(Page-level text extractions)
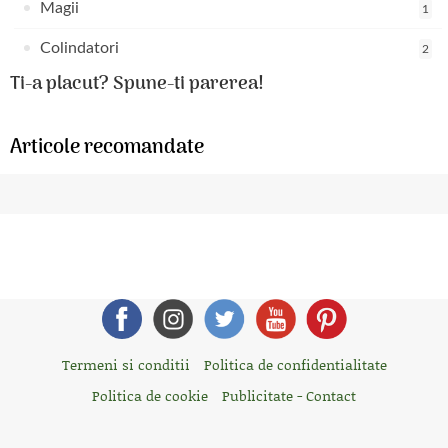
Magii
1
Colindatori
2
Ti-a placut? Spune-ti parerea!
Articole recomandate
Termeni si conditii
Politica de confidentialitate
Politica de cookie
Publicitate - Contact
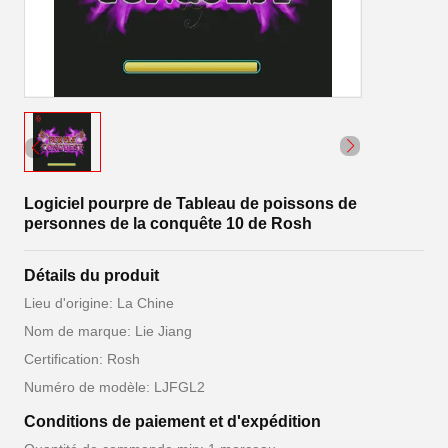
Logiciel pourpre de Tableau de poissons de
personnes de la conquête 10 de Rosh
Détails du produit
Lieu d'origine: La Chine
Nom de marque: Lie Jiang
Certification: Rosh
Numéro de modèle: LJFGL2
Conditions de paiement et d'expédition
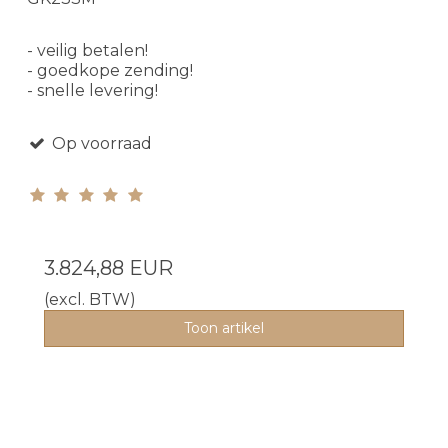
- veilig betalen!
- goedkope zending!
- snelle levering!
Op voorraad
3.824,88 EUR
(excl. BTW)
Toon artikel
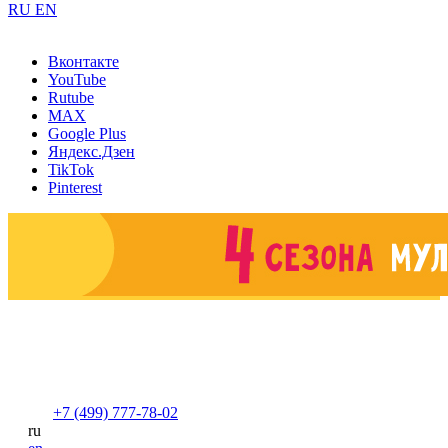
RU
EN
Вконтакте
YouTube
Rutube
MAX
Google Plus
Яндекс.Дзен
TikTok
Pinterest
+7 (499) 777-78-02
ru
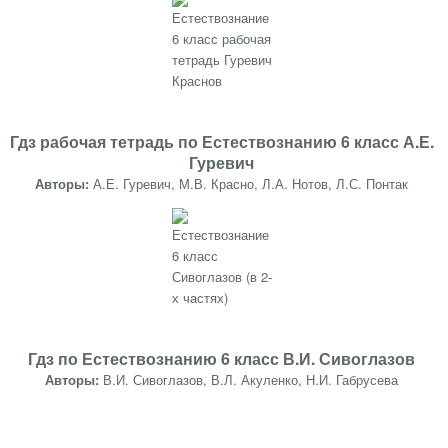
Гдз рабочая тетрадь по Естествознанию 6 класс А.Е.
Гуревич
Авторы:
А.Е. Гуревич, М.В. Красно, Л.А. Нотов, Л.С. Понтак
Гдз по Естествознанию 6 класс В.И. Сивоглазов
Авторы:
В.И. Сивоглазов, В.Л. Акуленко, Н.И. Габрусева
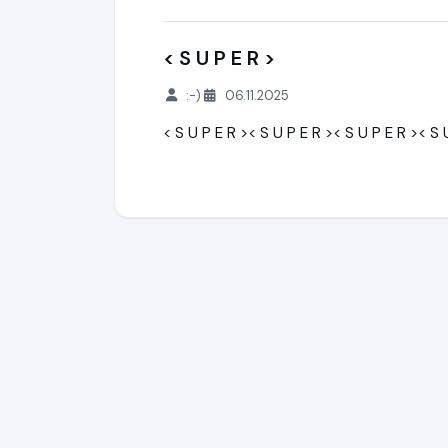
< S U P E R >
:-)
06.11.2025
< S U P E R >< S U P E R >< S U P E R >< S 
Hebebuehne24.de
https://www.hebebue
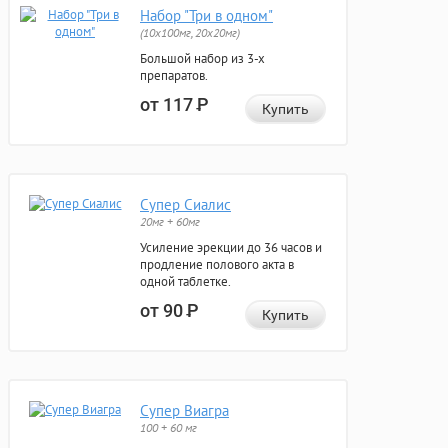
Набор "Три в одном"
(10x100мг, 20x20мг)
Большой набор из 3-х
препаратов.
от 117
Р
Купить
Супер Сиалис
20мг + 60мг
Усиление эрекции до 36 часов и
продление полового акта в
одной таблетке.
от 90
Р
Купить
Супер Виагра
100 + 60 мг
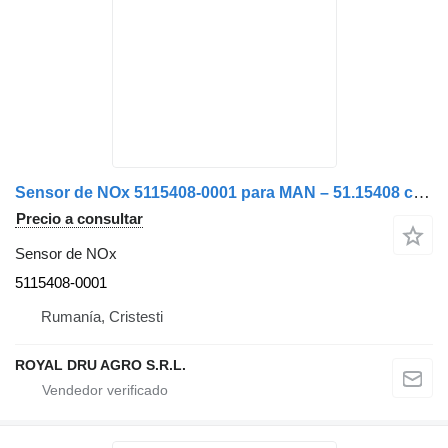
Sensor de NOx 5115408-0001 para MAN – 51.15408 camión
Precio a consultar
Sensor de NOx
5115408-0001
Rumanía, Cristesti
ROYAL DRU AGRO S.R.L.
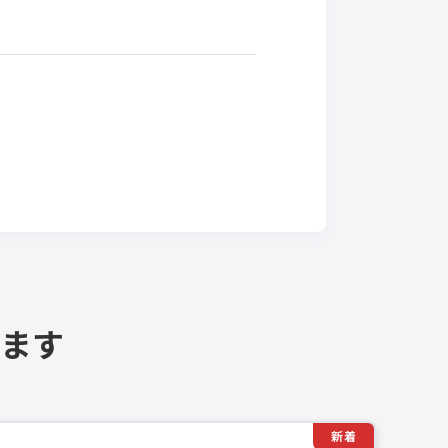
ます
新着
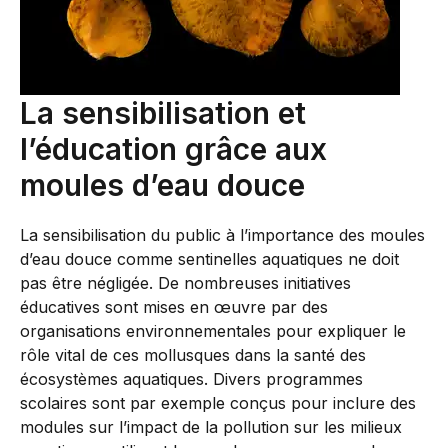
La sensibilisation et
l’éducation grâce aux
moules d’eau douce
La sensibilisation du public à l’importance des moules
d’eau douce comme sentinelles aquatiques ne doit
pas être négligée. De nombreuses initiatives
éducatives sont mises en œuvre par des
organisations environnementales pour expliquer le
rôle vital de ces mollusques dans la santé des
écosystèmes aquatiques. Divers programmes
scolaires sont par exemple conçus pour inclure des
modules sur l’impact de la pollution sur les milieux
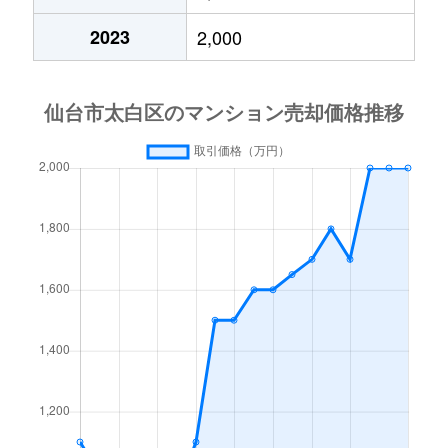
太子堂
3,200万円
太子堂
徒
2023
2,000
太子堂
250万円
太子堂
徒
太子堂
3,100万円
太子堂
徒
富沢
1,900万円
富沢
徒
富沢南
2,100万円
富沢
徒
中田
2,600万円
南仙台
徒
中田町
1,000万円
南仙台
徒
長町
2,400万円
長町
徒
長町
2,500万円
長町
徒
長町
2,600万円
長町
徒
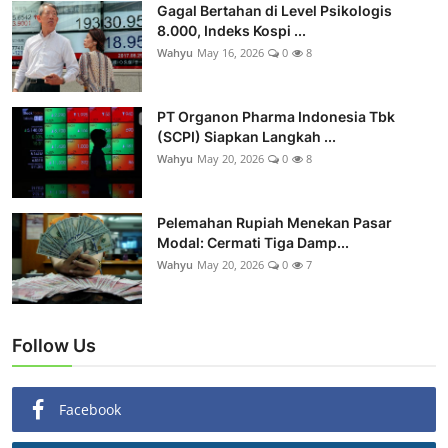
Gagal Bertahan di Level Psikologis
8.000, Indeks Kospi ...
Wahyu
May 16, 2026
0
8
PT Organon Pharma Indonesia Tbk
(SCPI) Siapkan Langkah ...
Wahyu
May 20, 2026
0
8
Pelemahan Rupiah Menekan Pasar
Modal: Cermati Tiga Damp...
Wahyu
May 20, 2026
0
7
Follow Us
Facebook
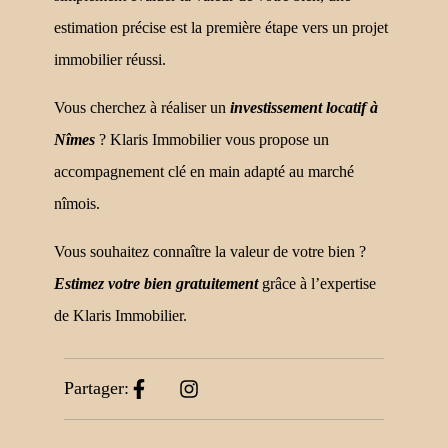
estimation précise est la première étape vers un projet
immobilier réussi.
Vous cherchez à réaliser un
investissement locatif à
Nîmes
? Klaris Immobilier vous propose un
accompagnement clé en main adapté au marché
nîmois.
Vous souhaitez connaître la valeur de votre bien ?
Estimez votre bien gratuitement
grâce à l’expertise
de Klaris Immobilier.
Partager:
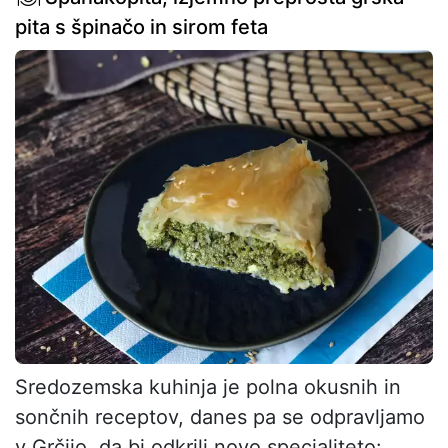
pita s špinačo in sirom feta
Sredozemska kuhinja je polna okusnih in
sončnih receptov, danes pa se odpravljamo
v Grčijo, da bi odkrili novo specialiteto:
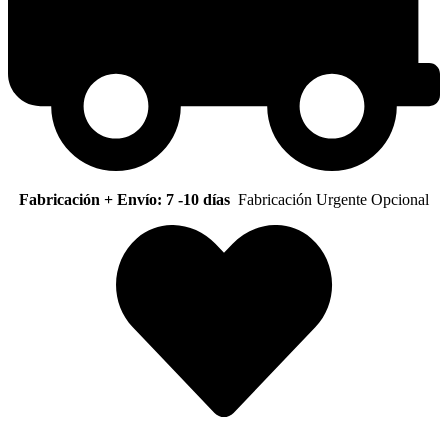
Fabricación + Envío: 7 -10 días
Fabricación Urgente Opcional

==

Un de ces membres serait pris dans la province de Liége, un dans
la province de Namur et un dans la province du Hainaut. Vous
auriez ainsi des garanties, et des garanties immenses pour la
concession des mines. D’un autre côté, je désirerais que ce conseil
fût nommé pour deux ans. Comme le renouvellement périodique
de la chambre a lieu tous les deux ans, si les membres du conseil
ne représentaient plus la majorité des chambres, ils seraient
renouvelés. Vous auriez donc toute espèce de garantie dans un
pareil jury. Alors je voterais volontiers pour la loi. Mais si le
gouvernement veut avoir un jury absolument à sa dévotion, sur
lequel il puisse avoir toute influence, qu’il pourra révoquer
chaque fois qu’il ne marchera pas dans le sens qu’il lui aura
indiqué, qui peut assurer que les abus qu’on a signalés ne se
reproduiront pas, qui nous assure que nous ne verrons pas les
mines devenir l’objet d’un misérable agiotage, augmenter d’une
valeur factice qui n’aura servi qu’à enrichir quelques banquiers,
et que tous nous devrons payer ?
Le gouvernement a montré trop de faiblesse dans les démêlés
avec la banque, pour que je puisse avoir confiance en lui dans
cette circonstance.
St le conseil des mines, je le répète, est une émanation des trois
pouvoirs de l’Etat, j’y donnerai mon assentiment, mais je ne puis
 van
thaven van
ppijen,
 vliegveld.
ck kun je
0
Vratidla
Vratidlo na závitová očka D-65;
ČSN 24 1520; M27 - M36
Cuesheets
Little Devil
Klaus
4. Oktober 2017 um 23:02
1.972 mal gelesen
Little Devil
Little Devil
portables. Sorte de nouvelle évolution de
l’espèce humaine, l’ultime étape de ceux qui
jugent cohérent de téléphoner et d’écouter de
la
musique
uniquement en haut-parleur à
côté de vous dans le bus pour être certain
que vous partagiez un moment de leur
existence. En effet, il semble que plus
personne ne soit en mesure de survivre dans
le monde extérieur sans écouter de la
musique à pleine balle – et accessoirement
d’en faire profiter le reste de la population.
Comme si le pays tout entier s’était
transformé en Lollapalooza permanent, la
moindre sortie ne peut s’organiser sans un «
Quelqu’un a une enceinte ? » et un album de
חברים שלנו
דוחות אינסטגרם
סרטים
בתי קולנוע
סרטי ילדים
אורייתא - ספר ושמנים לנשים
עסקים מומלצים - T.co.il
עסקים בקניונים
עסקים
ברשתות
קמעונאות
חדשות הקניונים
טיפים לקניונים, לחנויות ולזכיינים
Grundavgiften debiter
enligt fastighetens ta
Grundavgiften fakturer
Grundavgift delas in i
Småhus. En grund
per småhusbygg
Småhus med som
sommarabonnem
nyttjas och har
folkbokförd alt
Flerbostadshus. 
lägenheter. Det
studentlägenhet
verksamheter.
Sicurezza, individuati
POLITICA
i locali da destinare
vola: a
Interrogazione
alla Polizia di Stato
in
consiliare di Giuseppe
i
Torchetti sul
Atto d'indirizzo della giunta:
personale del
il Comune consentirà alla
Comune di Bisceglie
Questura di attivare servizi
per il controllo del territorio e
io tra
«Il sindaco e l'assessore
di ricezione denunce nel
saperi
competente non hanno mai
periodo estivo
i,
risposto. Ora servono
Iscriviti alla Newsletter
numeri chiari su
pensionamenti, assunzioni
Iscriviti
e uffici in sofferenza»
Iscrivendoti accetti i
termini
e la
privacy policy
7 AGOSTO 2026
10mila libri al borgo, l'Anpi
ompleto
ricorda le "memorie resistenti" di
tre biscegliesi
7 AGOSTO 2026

Aim of the task: Say how many lines in the data include the string "Rosh", giving the number alone.

Task output: 2